El hecho de que, en 1881, fuese erigida la diócesis de Colima por el papa León XIII, podría resultar irrelevante, a no ser que se dieran rasgos de excepción que rompieran e invalidaran el esquema mencionado en los párrafos anteriores. Y así fue. La originalidad del proceso que condujo a la erección del obispado de Colima modifica por completo la perspectiva trazada por todo el país. Una vez más Colima fue un caso atípico con respecto a otras latitudes y zonas de México. Por ello consideramos de gran importancia detenernos en este insólito caso, pues además de sus aristas específicamente eclesiásticas, las tuvo también en el contexto general de la autonomía local que por tanto tiempo se había pretendido y buscado.

El 16 de noviembre de 1881, en el Vaticano, la Sagrada Congregación para Asuntos Extraordinarios concluía su estudio sobre la oportunidad de erigir la diócesis de Colima en México. Ese día, monseñor Mariano Rampolla del Tindaro, quien pronto sería cardenal, remitió el expediente a su homólogo de la Congregación Consistorial, monseñor Pietro Lasagni, para que procediera a redactar el decreto de erección de la misma. Concluía de este modo un trámite que había durado años.

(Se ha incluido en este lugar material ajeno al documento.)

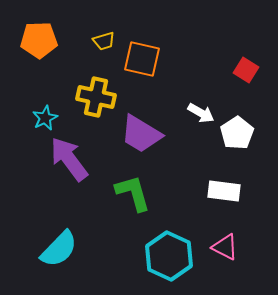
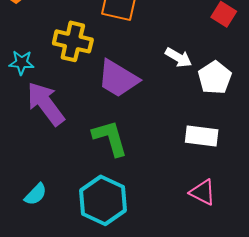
cyan star: (45, 118) -> (22, 63), turned 30
cyan semicircle: (59, 249) -> (36, 194), size x0.6
cyan hexagon: (169, 256) -> (103, 200), moved

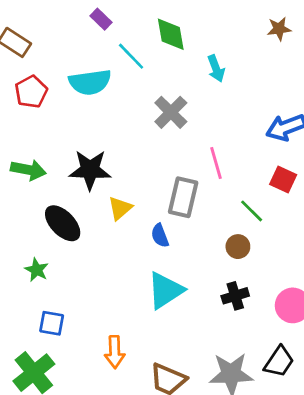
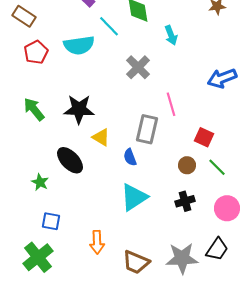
green arrow: (28, 170) -> (34, 109), turned -140
red square: (283, 179) -> (204, 137), moved
yellow triangle: (120, 208) -> (101, 137), turned -48
green line: (252, 211) -> (217, 167), moved
black ellipse: (63, 223) -> (70, 160), moved

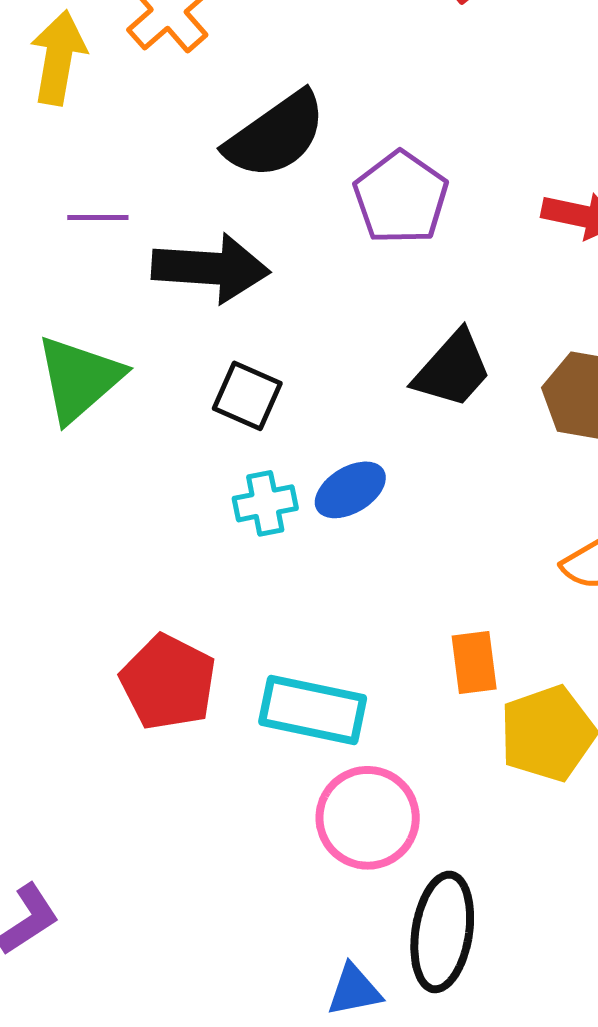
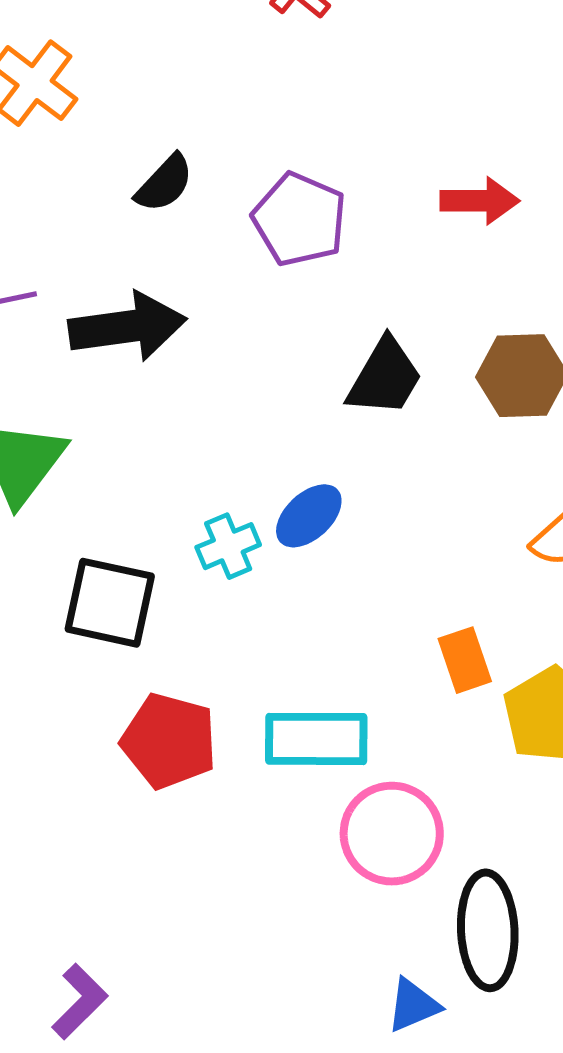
black semicircle: (276, 135) -> (164, 183), size x0.6
black square: (247, 396) -> (110, 603), moved, size x1.4

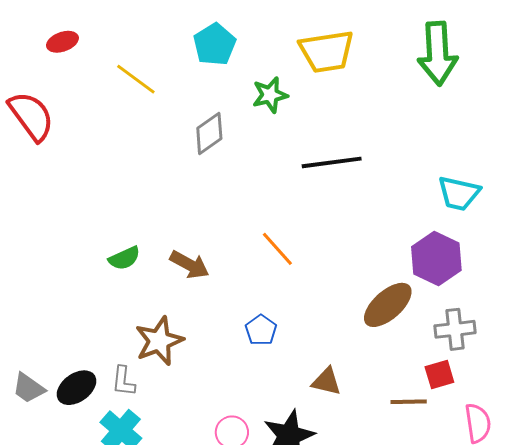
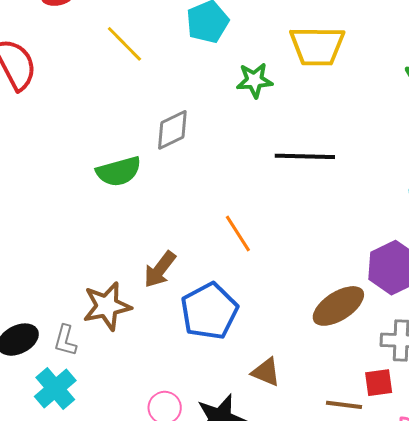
gray diamond: (209, 133) -> (172, 130), moved
green semicircle: (124, 258) -> (119, 171), moved, size x1.4
brown arrow: (189, 265) -> (160, 269), moved, turned 90
blue pentagon: (261, 330) -> (209, 311), size x1.8

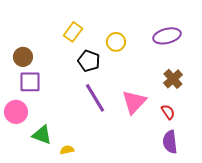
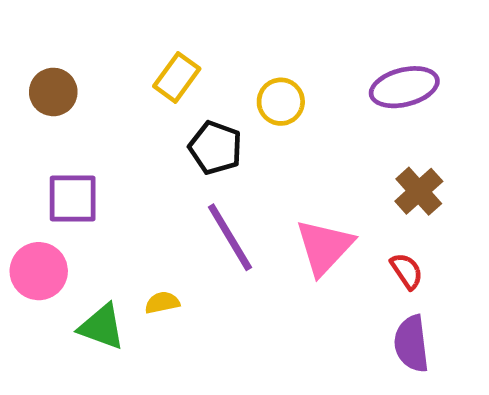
brown circle: (23, 57) -> (53, 92), moved
yellow semicircle: (67, 150) -> (162, 303), moved

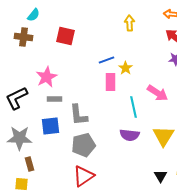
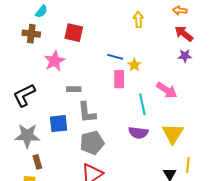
blue line: (107, 60) -> (115, 57), turned 35
pink star: (47, 77) -> (55, 61), moved
gray rectangle: (55, 99) -> (74, 89), moved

Tres hombres habían alentado desde un principio el proyecto de una diócesis para Colima: dos de ellos eran canónigos de Guadalajara, los presbíteros José Ramón Arzac y Luis Michel, y el tercero un laico, vecino de Colima, Tomás Solórzano, presidente de la Sociedad Católica de Colima, de quien el arzobispo Pedro Loza y Pardavé había comentado: "ha sido un insigne benefactor del Seminario y de la Iglesia, y en la erección de la diócesis, fue el principal promotor para alentarla y elevar las preces a la Santa Sede". De aquellos tres promotores, las palmas se las llevó el padre Arzac: "Fue entonces verdadero vidente: quizá presintió el adelanto religioso de Colima con la institución del obispado, idea que nadie sino él fue el primero en concebir".

El caso de Colima adquiere relevancia propia. Destaca la originalidad del procedimiento, a saber, que no nace por instancias oficiales sino que fue promovido por un grupo benemérito de particulares. Históricamente, además, se da un interesante paralelismo con las disposiciones que, a nivel cívico, se tomaron para que Colima obtuviese el rango constitucional de estado libre y soberano.

De la súplica elevada a la Santa Sede por los miembros de la Sociedad Católica de Colima, el 29 de junio de 1877, monseñor Rampolla, escribiendo a su colega Pietro Lasagni, destacaba dos argumentos: la enorme extensión territorial del arzobispado de Guadalajara y los muchos kilómetros de distancia que separaban la sede episcopal tapatia de la ciudad de Colima, dificultando los contactos pastorales. Ciertamente, el escrito de la Sociedad Católica manejó estos dos elementos, pero acumulaban a la vez razones más complejas, sin duda exagerándolas con el fin de ser escuchados con mayor prontitud. Decían, ante todo, que sólo la ciudad de Colima, futura sede episcopal, tenía la extraordinaria cifra de 40 000 habitantes; que Colima era, a la sazón, un activo centro comercial, cuyos tentáculos alcanzaban remotas regiones, tanto de la república como del extranjero, y acentuaban a este propósito la importancia del comercio con Alemania. En estrecha consonancia con este último dato, la Sociedad Católica tocaba un punto que, sin duda, habría de llamar la atención de Pio IX (1846-1878), el Papa del Syllabus: el peligro que entrañaba la influencia cultural y religiosa de los inmigrantes sobre la población costera, pues entre ellos había un buen número de protestantes.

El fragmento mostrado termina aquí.